The central Arctic atmosphere during winter comprises two distinct synoptic states: a radiatively clear state, which is linked to clear sky, strong surface cooling and temperature inversions; and a radiatively opaque state, which is linked to mixed-phase clouds, weak surface radiative cooling, and more neutrally-buoyant boundary layers. Weather and climate models are often reported to lack the representation of processes associated with these states, but most prior work has treated the problem as an aggregate of synoptic conditions. Here, we disaggregate the Arctic states in an evaluation of ERA5 reanalysis and compare to observations from the MOSAiC drift campaign over the central Arctic sea ice from November 2019 – March 2020. Combining near surface winds and liquid water path (LWP), nine different classes describing synoptic conditions spanning the states are derived. Results show that the clear state is primarily formed by weak and moderate winds and the absence of liquid-bearing clouds, while strong wind cases and enhanced LWP forms the occurrence peak in the radiatively opaque state. ERA5 struggles to reproduce these basic statistics, shows too weak sensitivity of thermal radiation to synoptic forcing, and for similar LWP amounts, it overestimates both upward and downward longwave radiation due to a warm bias near the surface.
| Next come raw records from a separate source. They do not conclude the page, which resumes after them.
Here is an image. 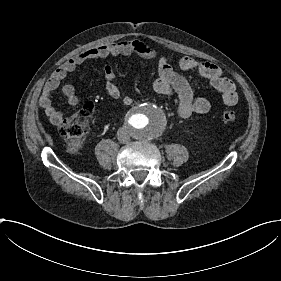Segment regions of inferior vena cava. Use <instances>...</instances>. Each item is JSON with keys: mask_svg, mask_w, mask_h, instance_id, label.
I'll use <instances>...</instances> for the list:
<instances>
[{"mask_svg": "<svg viewBox=\"0 0 281 281\" xmlns=\"http://www.w3.org/2000/svg\"><path fill=\"white\" fill-rule=\"evenodd\" d=\"M118 141L122 144H127L130 142V136L125 128H119L117 131Z\"/></svg>", "mask_w": 281, "mask_h": 281, "instance_id": "obj_1", "label": "inferior vena cava"}]
</instances>
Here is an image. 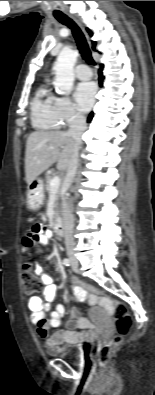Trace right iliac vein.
<instances>
[{"instance_id":"63e3f726","label":"right iliac vein","mask_w":155,"mask_h":395,"mask_svg":"<svg viewBox=\"0 0 155 395\" xmlns=\"http://www.w3.org/2000/svg\"><path fill=\"white\" fill-rule=\"evenodd\" d=\"M72 262H77L75 259H72Z\"/></svg>"}]
</instances>
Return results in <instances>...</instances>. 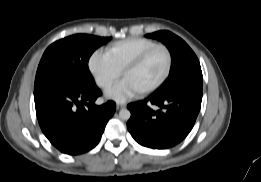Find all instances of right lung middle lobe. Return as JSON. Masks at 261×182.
I'll list each match as a JSON object with an SVG mask.
<instances>
[{"mask_svg":"<svg viewBox=\"0 0 261 182\" xmlns=\"http://www.w3.org/2000/svg\"><path fill=\"white\" fill-rule=\"evenodd\" d=\"M109 40L111 37L76 34L54 42L42 56L34 87L62 80L81 91L96 88L88 61L92 53Z\"/></svg>","mask_w":261,"mask_h":182,"instance_id":"right-lung-middle-lobe-1","label":"right lung middle lobe"}]
</instances>
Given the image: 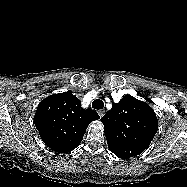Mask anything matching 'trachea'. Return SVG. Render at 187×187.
I'll list each match as a JSON object with an SVG mask.
<instances>
[{
	"label": "trachea",
	"mask_w": 187,
	"mask_h": 187,
	"mask_svg": "<svg viewBox=\"0 0 187 187\" xmlns=\"http://www.w3.org/2000/svg\"><path fill=\"white\" fill-rule=\"evenodd\" d=\"M103 107H104V102L100 99H96L92 102V108L94 109L99 110V109H103Z\"/></svg>",
	"instance_id": "trachea-1"
}]
</instances>
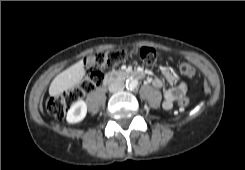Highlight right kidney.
I'll list each match as a JSON object with an SVG mask.
<instances>
[{
    "mask_svg": "<svg viewBox=\"0 0 245 170\" xmlns=\"http://www.w3.org/2000/svg\"><path fill=\"white\" fill-rule=\"evenodd\" d=\"M87 114V104L83 100L75 102L67 112L66 120L68 123L82 121Z\"/></svg>",
    "mask_w": 245,
    "mask_h": 170,
    "instance_id": "ca27d5eb",
    "label": "right kidney"
}]
</instances>
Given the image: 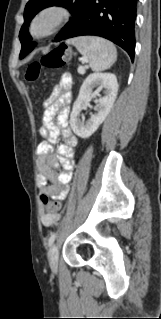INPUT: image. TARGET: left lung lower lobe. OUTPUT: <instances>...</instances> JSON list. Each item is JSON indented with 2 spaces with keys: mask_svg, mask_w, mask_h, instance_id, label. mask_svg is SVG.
Here are the masks:
<instances>
[{
  "mask_svg": "<svg viewBox=\"0 0 161 319\" xmlns=\"http://www.w3.org/2000/svg\"><path fill=\"white\" fill-rule=\"evenodd\" d=\"M137 1L91 0L83 16L63 39L83 35L100 36L122 47L133 61ZM30 47L28 44L20 58L30 52Z\"/></svg>",
  "mask_w": 161,
  "mask_h": 319,
  "instance_id": "0a47b994",
  "label": "left lung lower lobe"
}]
</instances>
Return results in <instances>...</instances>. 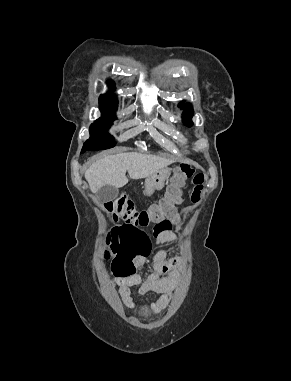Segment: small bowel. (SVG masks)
I'll list each match as a JSON object with an SVG mask.
<instances>
[{"label":"small bowel","mask_w":291,"mask_h":381,"mask_svg":"<svg viewBox=\"0 0 291 381\" xmlns=\"http://www.w3.org/2000/svg\"><path fill=\"white\" fill-rule=\"evenodd\" d=\"M187 209L183 208L175 214L171 220L167 221L169 228L162 230L160 228L154 229L153 238L155 244L163 243H181V237L178 232L182 228L183 216L186 214ZM172 225L175 230L172 229ZM142 246L148 245V238L141 240ZM134 263L141 266L144 263V255L141 252L134 258ZM152 266L154 273L146 279H142L137 274H132L125 277H116L113 282L118 287V293L122 303L129 308H136L139 304L135 301L132 294V288L138 287L140 295L149 292L158 294V298L149 306V311L157 313L164 310L171 299L172 291L176 287L180 272L184 270L185 262L180 256L169 257L167 250H161L152 256ZM157 274H162L158 277Z\"/></svg>","instance_id":"obj_1"}]
</instances>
This warm bias has a pronounced vertical structure and is largest in clear and calm conditions, owing to the lack of surface inversions in ERA5. Under strong synoptic forcing, the warm bias is constant with height and discrepancies in mixed-phase cloud altitude appear. Thus, biases in each state are partially opposing in a manner that makes them overlap unrealistically, masking the distinctions that are known to form the first-order variability of the Arctic winter energy budget. Separating between different synoptic conditions in conjunction with the classical two radiative states classification is therefore regarded a useful step for isolating dominant processes for evaluation of the Arctic troposphere in models.